In order to suppress internal corrosion of the electrode material and maintain mechanical strength, the dissolved oxygen content in the electrode material is desirably 30 ppm or less.

Further, as in the invention according to claim 2 , if the electrode material contains at least one element of Si, Ti, Ca, Sc, Sr, Ba, Mg as the second additive element, the above Thus, the oxidation of the electrode material can be further suppressed while suppressing the grain growth. This is because when an extremely small amount of the second additive element is contained in the electrode material, an oxide is formed at the grain boundary in the surface layer of the electrode material, and the formation of this oxide causes external oxygen to enter the inside through the grain boundary. Because it becomes difficult to enter. A plurality of these second additive elements may be added simultaneously.

Preferably, in the invention according to claim 3, well when the content of the second additional element in the electrode material is less than 1 wt%, in particular, in the invention according to claim 4, the second additional element Is Si, and its content is preferably less than 0.3% by weight. Among the second additive elements, particularly Si has a tendency that the oxygen penetration depth remains relatively shallow with respect to the other second additive elements. On the other hand, from the viewpoint of the spark wear resistance of the electrode material, the Ni component ratio is preferably as high as possible, and the content is not a problem by using Si, which is more effective than the other second additive elements. An effect can be obtained. As a result, the content of the second additive element can be reduced in the electrode material, and an electrode material having a relatively high Ni component ratio can be configured. When the content of the second additive element is 1% by weight or more, the specific resistance of the electrode material increases or the thermal conductivity decreases, so that sufficient heat cannot be drawn and the spark consumption is reduced. There is a risk of doing.

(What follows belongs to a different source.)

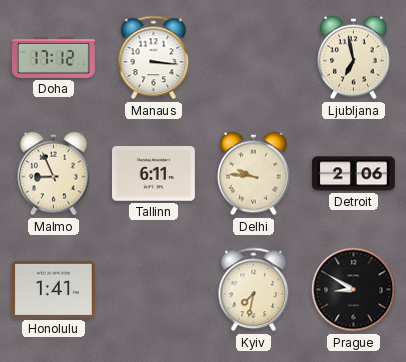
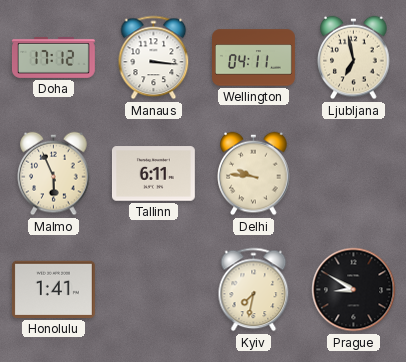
Wellington: none -> 04:11
Malmo: 8:56 -> 5:56
Detroit: 2:06 -> none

By the way, if the amount of the oxide of the second additive element is large, the oxide easily peels off from the Ni matrix, and if peeled off, oxygen may not enter the grain boundary and oxidation may proceed. is there. Therefore, the content of the second additive element is preferably smaller than that of the first additive element as in the invention according to claim 5 , and in particular, the content of the first additive element is included as in the invention according to claim 6. It is desirable that the amount be three times or more the content of the second additive element.

Thus, in order to precipitate an intermetallic compound of Ni and the first additive element in the matrix of Ni, and to effectively prevent oxidation by adding the second additive element, as in the invention according to claim 7 In addition, when the electrode material is manufactured, a material obtained by dissolving and mixing Ni, the first additive element, and the second additive element may be used as a raw material. That is, the first additive element is dissolved in the Ni matrix, and an intermetallic compound is formed and precipitated with the first additive element and Ni in excess of the solid solubility limit. In this way, it is possible to produce an electrode material having a higher mechanical strength than when the raw material powders are mixed and baked, and the amount of oxygen dissolved therein can be reduced .

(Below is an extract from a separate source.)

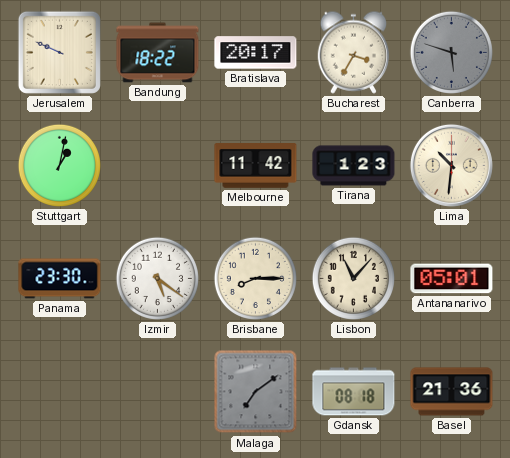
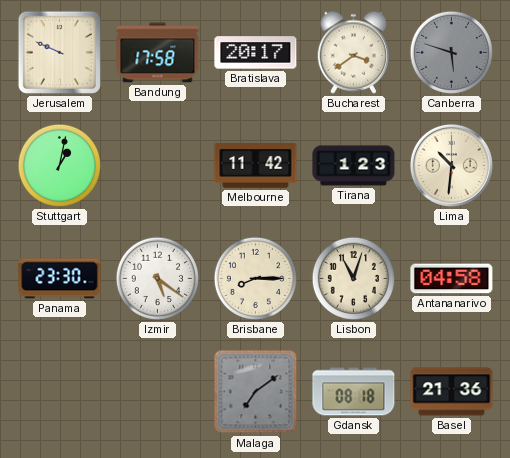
Bandung: 18:22 -> 17:58
Bucharest: 3:35 -> 3:39
Lisbon: 11:07 -> 11:03
Antananarivo: 05:01 -> 04:58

Also, electrodes made from such electrode material, when used to constitute the spark plug is exposed to a high temperature atmosphere of even 1000 ° C. or more, spark discharge is harsh environment to be performed, the oxidation control It is important to suppress grain growth of crystal grains. In order to obtain sufficient high-temperature oxidation resistance, as in the invention according to claim 8 , the average grain size of the crystal grains after holding such an electrode material at 1000 ° C. for 72 hours is 300 μm or less. It is desirable to adjust the composition. In this way, it is the ground electrode that is arranged closer to the center of the combustion chamber that facilitates grain growth when exposed to a high temperature atmosphere. For this reason, it is desirable that the ground electrode is constituted by the electrode material according to the present invention as in the invention according to claim 11 .

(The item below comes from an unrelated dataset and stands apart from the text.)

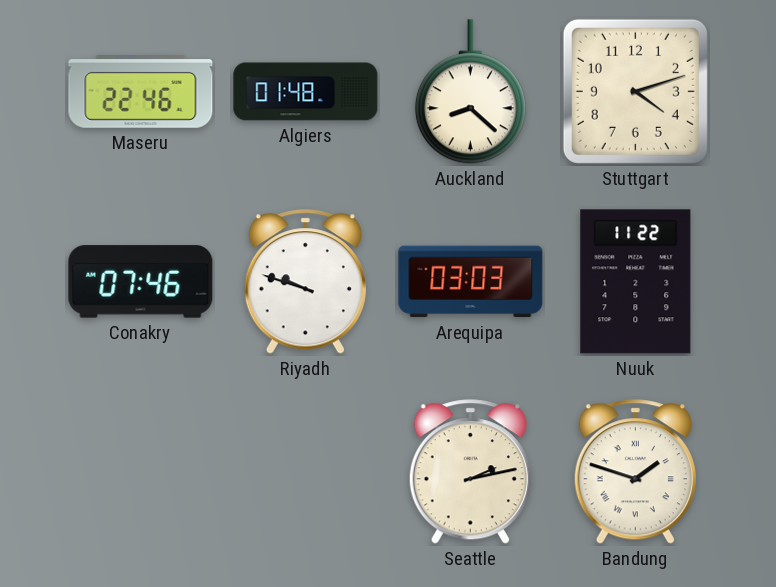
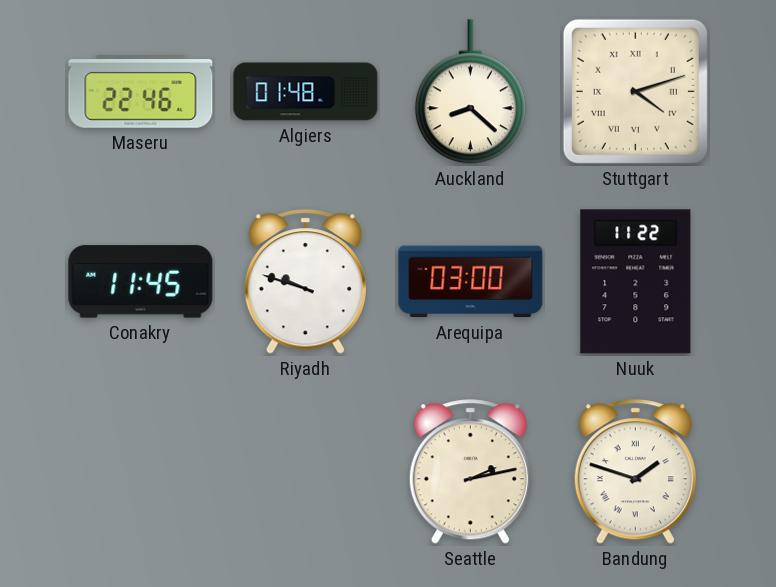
Stuttgart numerals: Arabic -> Roman
Conakry: 07:46 -> 11:45
Arequipa: 03:03 -> 03:00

And in order to improve the heat-drawing performance of the electrode produced from an electrode material, and to effectively increase the spark wear resistance, the electrode material at room temperature (20 to 25 ° C.) as in the invention according to claim 9 . It is desirable to adjust the composition so that the specific resistance is 15 μΩcm or less. The lower the specific resistance, the lower the amount of heat generated by spark discharge of an electrode made from this electrode material. In order to reduce the specific resistance, it is necessary to reduce the content of the second additive element. If the content is reduced, the thermal conductivity of the electrode material is improved. And can increase the wear resistance of the spark.

Further, as in the invention according to claim 10 , the electrode material has a ratio (σ0.2 / σB) of tensile strength (σB) to 0.2% proof stress (σ0.2) of 0.4 or more. When it is 0.6 or less, the intermetallic compound is finely and uniformly dispersed, and the high-temperature oxidation resistance can be enhanced. If [sigma] 0.2 / [sigma] B is less than 0.4, the intermetallic compound may not be sufficiently dispersed and the high-temperature oxidation resistance may be lowered. On the other hand, when σ0.2 / σB exceeds 0.6, the effect is saturated, and deformation resistance during processing increases, so that there is a possibility that desirable workability as an electrode material cannot be obtained.

  Hereinafter, an embodiment of a spark plug embodying the present invention will be described with reference to the drawings. First, the structure of a spark plug 100 as an example will be described with reference to FIG. FIG. 1 is a partial cross-sectional view of a spark plug 100. In FIG. 1, the axis O direction of the spark plug 100 will be described as the vertical direction in the drawing, the lower side will be described as the front end side, and the upper side will be described as the rear end side.

  As shown in FIG. 1, the spark plug 100 generally includes an insulator 10, a metal shell 50 that holds the insulator 10, a center electrode 20 that is held in the insulator 10 in the direction of the axis O, and a metal shell. The base 32 is welded to the front end surface 57 of 50, and one side surface of the front end 31 is opposed to the front end 22 of the center electrode 20, and the terminal fitting 40 provided at the rear end of the insulator 10. It is configured.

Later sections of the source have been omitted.